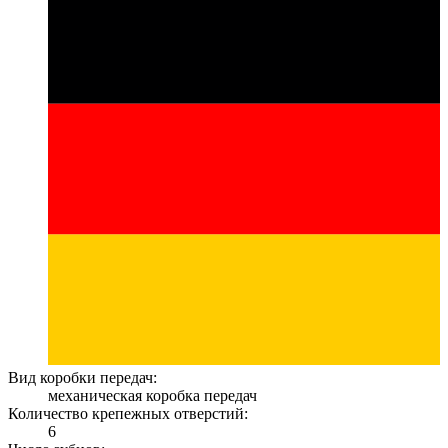
Вид коробки передач:
механическая коробка передач
Количество крепежных отверстий:
6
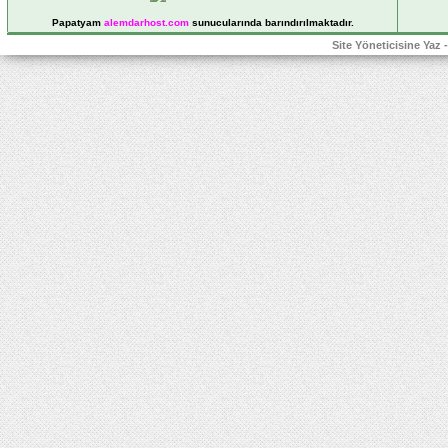
Papatyam
alemdarhost
.com
sunucularında barındırılmaktadır.
Site Yöneticisine Yaz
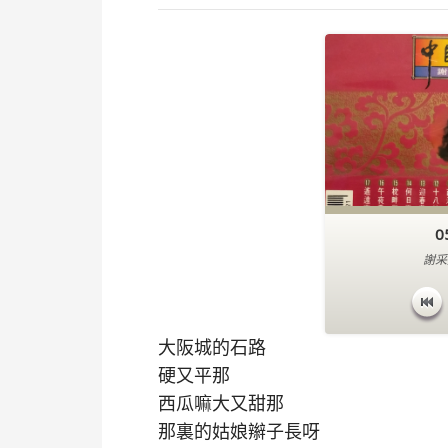
0
謝采
大阪城的石路
硬又平那
西瓜嘛大又甜那
那裏的姑娘辮子長呀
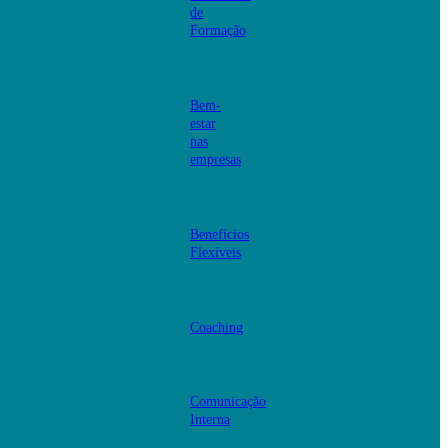
de
Formação
Bem-
estar
nas
empresas
Benefícios
Flexíveis
Coaching
Comunicação
Interna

_ _ _ _

→ What is needed
Could you output the entire listing verbatim while omitting its pictures?

→ Completed task
Вид коробки передач:
механическая коробка передач
Количество крепежных отверстий:
6
Papatyam
alemdarhost
.com
sunucularında barındırılmaktadır.
Site Yöneticisine Yaz
0
謝采
大阪城的石路
硬又平那
西瓜嘛大又甜那
那裏的姑娘辮子長呀
de
Formação
Bem-
estar
nas
empresas
Benefícios
Flexíveis
Coaching
Comunicação
Interna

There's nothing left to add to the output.